“Melik Brown can be a vocal leader if he continues to demonstrate by action,” John Bunting said. “It’s hard to demonstrate leadership by voice only, you have to have action. I’m really hoping Melik has a tremendous camp here. He’s off to a good start.”
Brown understands that now, and he says it’s made him a better player.
“I try to do the right things all the time on and off the field,” he said. “I’ve learned more football since I’ve been here. I understand the concepts more and I understand my role on the team. By me understanding all that it’s helping me develop as a player.”
When Brown is running out of steam during these hot two-a-day practices, or when he starts to get down on himself for a missed assignment, he pulls advice learned from one of his veteran position coaches.
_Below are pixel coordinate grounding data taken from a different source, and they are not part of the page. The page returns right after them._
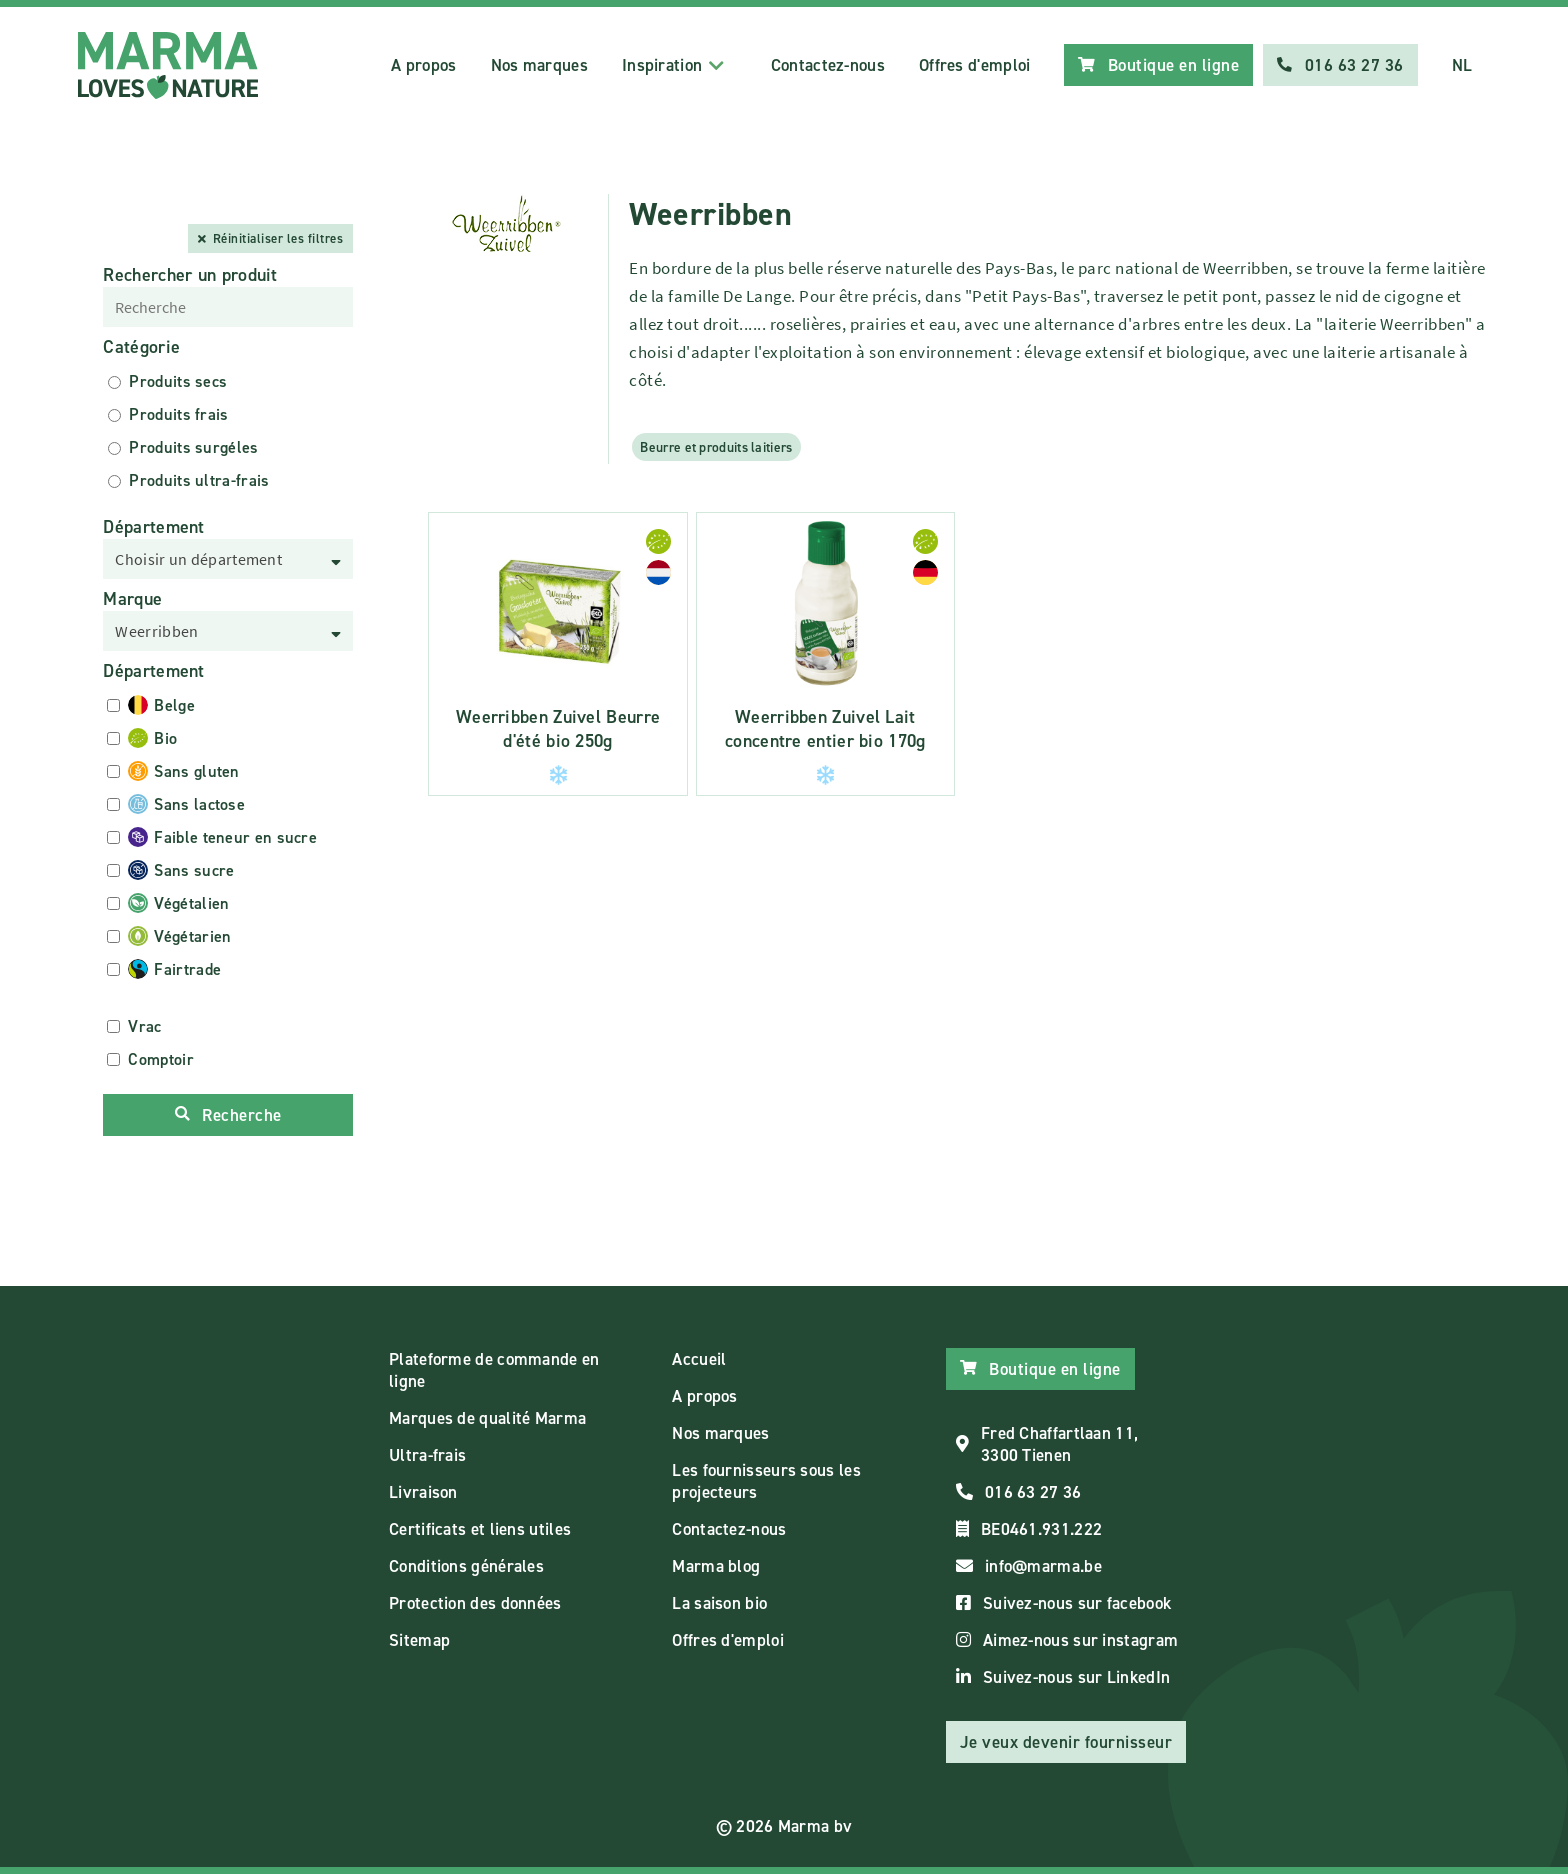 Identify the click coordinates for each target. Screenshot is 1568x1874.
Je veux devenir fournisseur (1066, 1742)
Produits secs (178, 381)
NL (1462, 65)
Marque (132, 599)
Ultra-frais (427, 1455)
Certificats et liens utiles (480, 1529)
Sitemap (419, 1640)
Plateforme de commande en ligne (494, 1370)
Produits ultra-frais (199, 480)
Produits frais (178, 414)
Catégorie (141, 347)
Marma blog (716, 1566)
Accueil (699, 1359)
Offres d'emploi (975, 65)
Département (153, 527)
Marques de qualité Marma (487, 1418)
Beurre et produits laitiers (716, 447)
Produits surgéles (193, 447)
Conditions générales (466, 1566)
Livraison (423, 1492)
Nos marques (539, 65)
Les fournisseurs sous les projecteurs (766, 1481)
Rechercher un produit (190, 275)
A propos (423, 65)
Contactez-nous (828, 65)
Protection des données (475, 1603)
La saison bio (719, 1603)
“One thing Coach [Kenny] Browning says is when you’re tired or having a bad practice, take the attention off of yourself and pick somebody else up,” Brown said. “That’s the best way to be a leader, so you keep everything positive and everybody’s spirits up. That’s my approach to being a leader.”
Times have been tough for Brown’s class – UNC fans don’t need a history lesson to remember the hard times the defense suffered through during his early years. And while many of the seniors – like Brown – weren’t afforded the luxury of a redshirt season, they’re making the most of this last go-round and preparing to make this a special year.
As the players walked through the tunnel after a rigorous practice, Brown was smiling from ear-to-ear.
“This team is a family,” Brown said. “There’s a lot of in-state and out-of-state players, but we’re all we’ve got right now. We’re a family away from home. Inside this stadium, we look to each other to pick each other up. The older players teach the younger players, and by us teaching them, we become better ourselves.”
Brown appears capable of making his final season his best, and he’s vying for a starting position at end with fellow upperclassmen Brian Rackley and Hilee Taylor. He played in seven games last year and was a special teams performer as well. His best game came in the win over Utah, in which he recorded two tackles, a sack and a forced fumble.
His numbers will likely go up this year with increased playing time, but it’s Brown’s impact on his teammates that may be his most important contribution. Whether or not he ever becomes the focal point of the defense is not important to him. He’s simply enjoying watching the team become better and better.
“It’s a talent issue,” Brown said. “You get more talent as the years go by. It’s the older guys who learned under a system and we learned how to work hard as a group.
“Practice is fun now. This is my last camp, so I aim to have fun everyday. When it’s fun, you play better.”